Oh they can be right friendly alright but when you are at their bar they want to see you buying a drink.
If you are standing there holding a weapon, the police do not ask you nicely three times to please drop it and wait thirty seconds for you to make up your mind. This is one thing they do in Law and Order that drives me nuts.
The one time I witnessed such an encounter, the policeman said “Drop that chainsaw or I will shoot.” And you knew he meant it, and would shoot in about two seconds at most.
The guy dropped the chainsaw immediately.
I always thought it was a good thing that Jessica Fletcher traveled so much. If she’d stayed home, Cabot Cove probably would have had a population of about eight.
I always thought that she must have been a serial killer who was a genius at framing others. Wherever she was, at home or traveling, someone was murd ered.
Back in West Texas, my bartender ended up being my girlfriend for a while.
The MAD Magazine parody of the show was titled,“Murder, She Hopes” ![]()
It’s “sudo enhance”, actually.
I often see people in movies jumping straight through a glass panel/window as a means of desperate escape (and they’re fine afterwards). Now, granted, I’ve never seen anyone attempt that in real life, but it seems like the kind of thing that wouldn’t work. Does glass really break into billions of tiny, harmless pieces upon impact with a body?
It’s actually “sudo -u God enhance”.
The most successful serial killer in history. Never caught, only suspected a couple of times. The only person possibly more clever was the psych professor that kept 6 other people in captivity for years on a small island, performing various forms of psychological torture on them.
Sometimes, toughened or tempered glass.
CMC fnord!
It seems really obvious, yet I actually didn’t know that.
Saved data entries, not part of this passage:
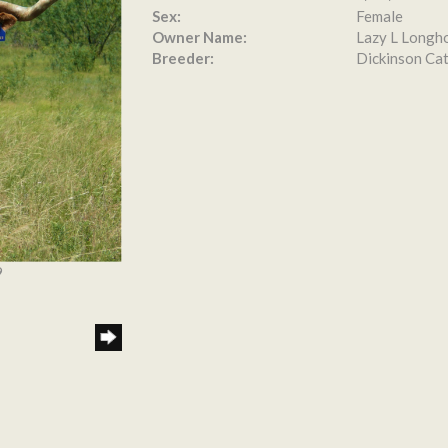
Sex:
Female
Owner Name:
Lazy L Longh
Breeder:
Dickinson Cat
9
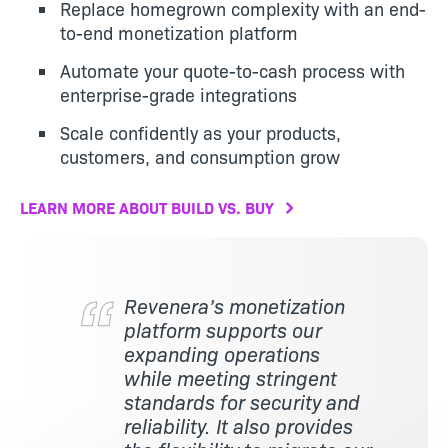
Replace homegrown complexity with an end-
to-end monetization platform
Automate your quote-to-cash process with
enterprise-grade integrations
Scale confidently as your products,
customers, and consumption grow
LEARN MORE ABOUT BUILD VS. BUY
Revenera’s monetization
platform supports our
expanding operations
while meeting stringent
standards for security and
reliability. It also provides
Ignorance fought.
I married a bartender, but she wasn’t my bartender. ![]()
Mentioning the jumping through glass thing, “The Americans” actually did it right last week. Someone was trying to escape and got tackled right as he reached a door with big glass panes. He fell through the door and got impaled on a huge chunk of glass, right through his midsection. He proceeded to bleed out in moments, while the captors stood looking on with an “oh shit” on their face. They wanted him alive.